President Donald Trump, with the backing of the United States Supreme Court, has sole authority to determine the direction of the country’s foreign affairs. Presidents from Abraham Lincoln to Donald Trump have all asserted their authority to take one-sided action, and contemporary presidents since Ronald Reagan have all ordered American forces into combat by calling on their unbridled power to act in the interest of national security. President Bill Clinton repeatedly ordered the bombing of other nations without input or approval from Congress. During the War on Terror, George W. Bush claimed his actions were unreviewable. President Barack Obama similarly relegated Congress to the sidelines when he signed the Iranian Nuclear deal, waged war with Yemen, and executed orders of drone warfare.

Even when Congress attempts to force presidents to cooperate with the legislative branch – for example, in the War Powers Act of 1973 and the Intelligence Oversight Act 1980 – the White House works hard to break the legal shackles that inhibit presidential power to wage war. In fact, by the end of the Clinton administration, it was not clear what war powers, if any, remained with Congress. This trend continues with President Donald Trump, who takes shelter in the shadows cast by past presidential claims of executive prerogatives. Trump insists that the Constitution confers on him, and him alone, unbounded power to manage the nation’s foreign affairs.

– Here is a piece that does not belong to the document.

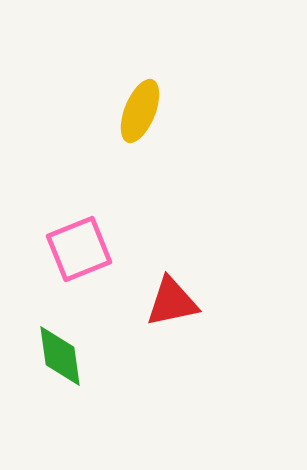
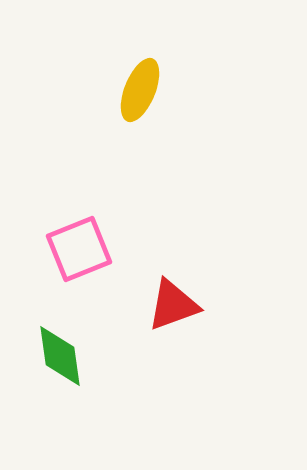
yellow ellipse: moved 21 px up
red triangle: moved 1 px right, 3 px down; rotated 8 degrees counterclockwise
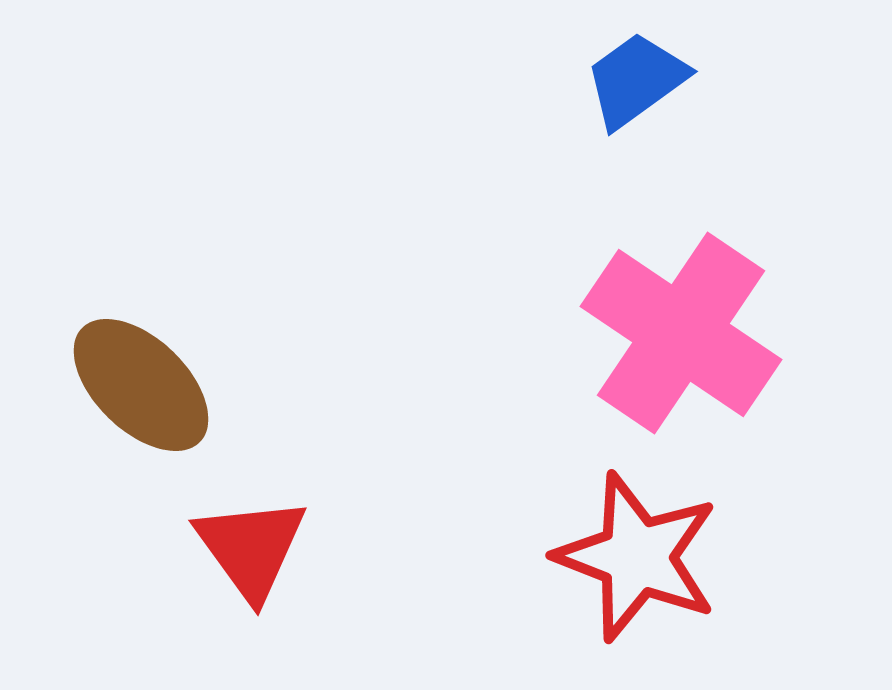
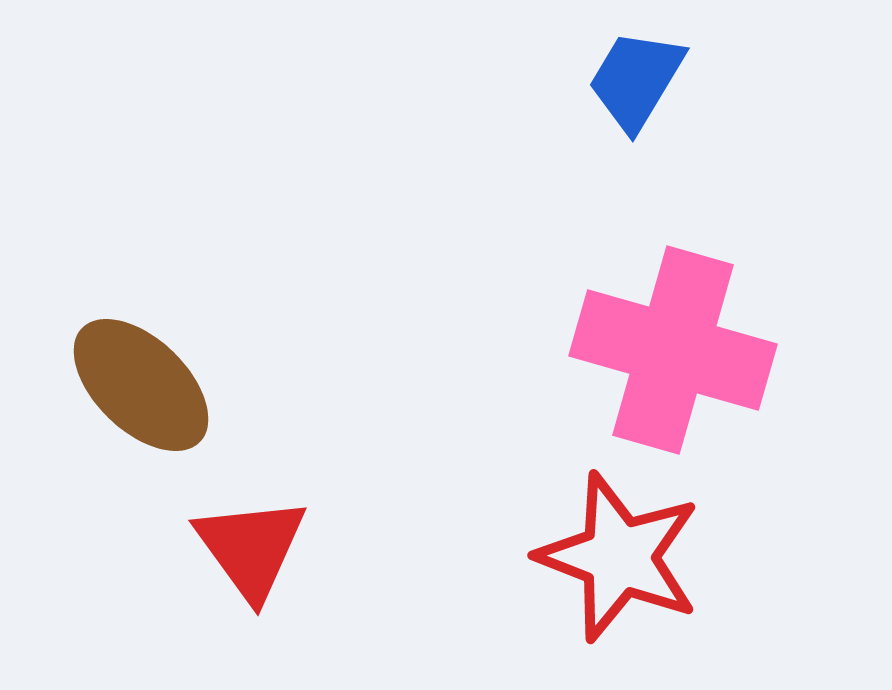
blue trapezoid: rotated 23 degrees counterclockwise
pink cross: moved 8 px left, 17 px down; rotated 18 degrees counterclockwise
red star: moved 18 px left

The Legal Backdrop to the Expansion of Executive Power

Whether Congress has been outmaneuvered, bullied, or simply chosen to ignore presidential assertions, the outsized role of the president has become entrenched. Why has this happened? What changed to let contemporary presidents regard foreign policy as their exclusive domain? How have executives marshalled so much power that they can say they are beyond reproach?

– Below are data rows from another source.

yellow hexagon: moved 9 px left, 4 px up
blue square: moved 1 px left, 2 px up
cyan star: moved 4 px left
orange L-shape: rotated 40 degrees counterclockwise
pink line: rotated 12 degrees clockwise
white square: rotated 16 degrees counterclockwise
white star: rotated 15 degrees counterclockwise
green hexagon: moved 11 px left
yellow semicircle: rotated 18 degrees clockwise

In principle, the U.S. Constitution sets up three distinct branches – the legislative, the executive, and the judicial – and recognizes the breadth and bounds of each branch’s power, allowing each the authority to check the actions of the other two branches. In practice, however, the limits of each branch’s powers have turned out to be vague and ambiguous, and the methods of exercising and checking authority have proven, at times, insufficient, especially in foreign policy. My research highlights the importance of the Supreme Court in redefining the scope of presidential powers vis-à-vis Congress. In recent times, the Court has transformed power relations, reshaped politics, and redirected history.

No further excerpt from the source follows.